§ Aim of the exercise:
Set down, exactly as written, the line containing "Elena Utrilla" and all the lines that follow it to the end of the entries below, omitting every picture.

- Opening Delimiter -

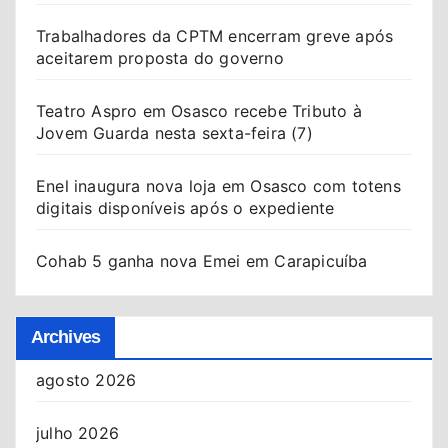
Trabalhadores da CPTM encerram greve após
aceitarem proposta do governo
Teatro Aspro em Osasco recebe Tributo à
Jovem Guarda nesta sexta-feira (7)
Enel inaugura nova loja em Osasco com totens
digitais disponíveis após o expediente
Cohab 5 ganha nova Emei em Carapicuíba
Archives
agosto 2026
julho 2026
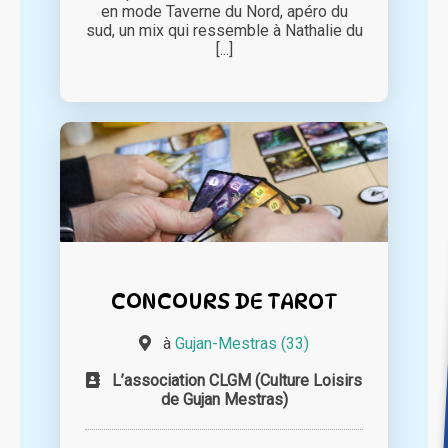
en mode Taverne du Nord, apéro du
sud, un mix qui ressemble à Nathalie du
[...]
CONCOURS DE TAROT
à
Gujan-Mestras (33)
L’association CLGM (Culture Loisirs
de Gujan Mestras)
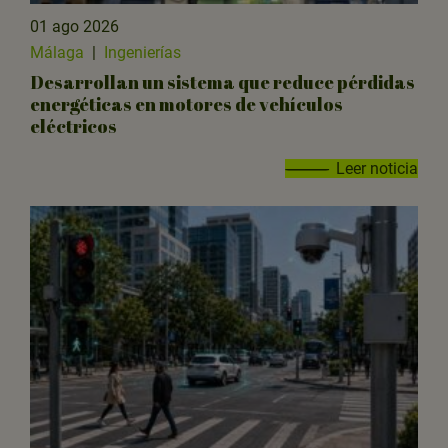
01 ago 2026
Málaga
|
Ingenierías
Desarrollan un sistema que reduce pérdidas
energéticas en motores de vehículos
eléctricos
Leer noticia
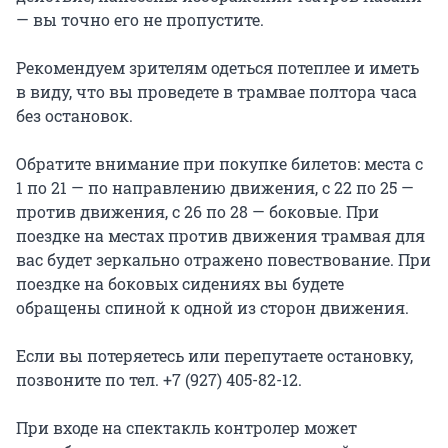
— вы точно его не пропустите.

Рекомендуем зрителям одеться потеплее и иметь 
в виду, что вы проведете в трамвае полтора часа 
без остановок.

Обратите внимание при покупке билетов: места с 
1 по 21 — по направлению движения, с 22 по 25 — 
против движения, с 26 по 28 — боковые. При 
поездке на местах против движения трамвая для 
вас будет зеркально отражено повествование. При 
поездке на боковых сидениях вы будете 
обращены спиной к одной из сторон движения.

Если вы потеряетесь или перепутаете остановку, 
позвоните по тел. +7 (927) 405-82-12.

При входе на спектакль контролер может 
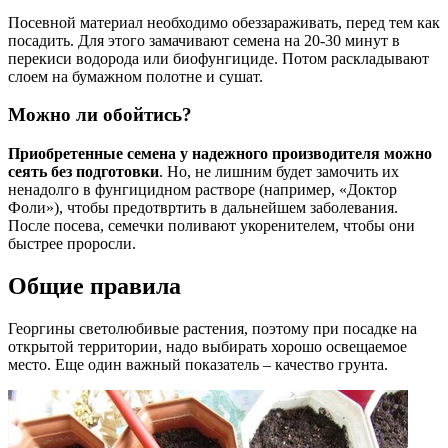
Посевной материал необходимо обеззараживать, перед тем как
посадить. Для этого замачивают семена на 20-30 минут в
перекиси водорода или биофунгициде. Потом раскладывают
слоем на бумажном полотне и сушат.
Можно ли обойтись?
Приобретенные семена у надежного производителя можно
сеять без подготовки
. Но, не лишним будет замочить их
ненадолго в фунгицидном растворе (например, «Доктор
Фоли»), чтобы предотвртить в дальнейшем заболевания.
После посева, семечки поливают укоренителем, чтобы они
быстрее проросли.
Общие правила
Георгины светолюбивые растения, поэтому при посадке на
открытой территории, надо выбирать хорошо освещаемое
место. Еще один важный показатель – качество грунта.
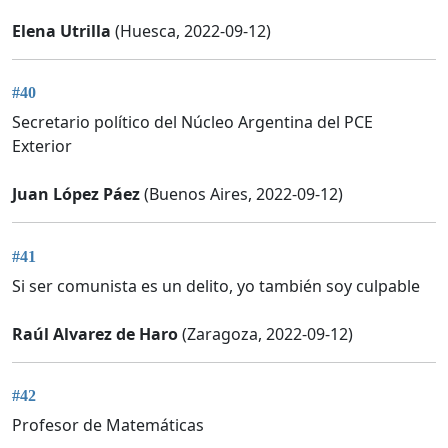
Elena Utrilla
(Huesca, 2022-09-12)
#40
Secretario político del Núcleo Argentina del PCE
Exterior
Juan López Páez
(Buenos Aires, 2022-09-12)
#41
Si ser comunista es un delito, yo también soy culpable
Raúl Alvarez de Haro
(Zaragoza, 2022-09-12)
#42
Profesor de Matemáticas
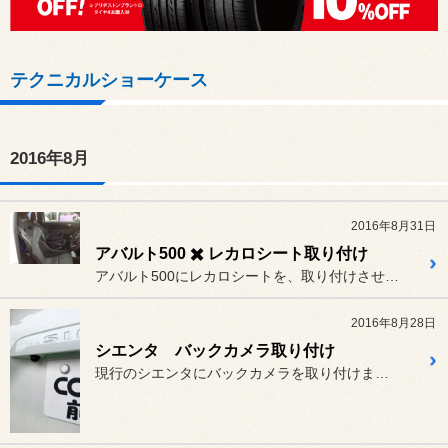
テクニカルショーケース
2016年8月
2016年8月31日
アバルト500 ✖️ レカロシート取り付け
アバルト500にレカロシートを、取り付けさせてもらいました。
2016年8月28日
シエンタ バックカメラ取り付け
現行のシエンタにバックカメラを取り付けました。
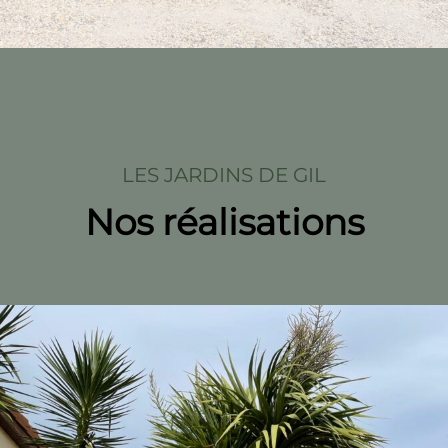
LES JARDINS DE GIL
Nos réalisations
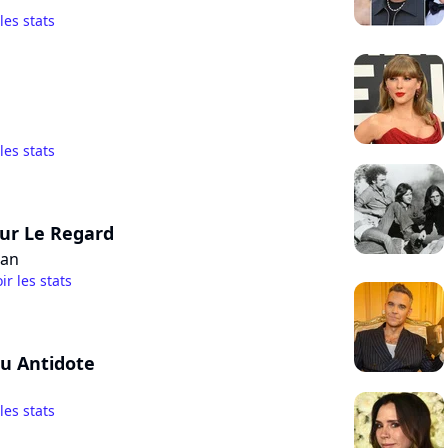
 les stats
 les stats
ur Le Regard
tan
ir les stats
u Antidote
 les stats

- Closing Delimiter -

§ Written reply:
Elena Utrilla
(Huesca, 2022-09-12)
#40
Secretario político del Núcleo Argentina del PCE
Exterior
Juan López Páez
(Buenos Aires, 2022-09-12)
#41
Si ser comunista es un delito, yo también soy culpable
Raúl Alvarez de Haro
(Zaragoza, 2022-09-12)
#42
Profesor de Matemáticas
テクニカルショーケース
2016年8月
2016年8月31日
アバルト500 ✖️ レカロシート取り付け
アバルト500にレカロシートを、取り付けさせてもらいました。
2016年8月28日
シエンタ バックカメラ取り付け
現行のシエンタにバックカメラを取り付けました。
LES JARDINS DE GIL
Nos réalisations
 les stats
 les stats
ur Le Regard
tan
ir les stats
u Antidote
 les stats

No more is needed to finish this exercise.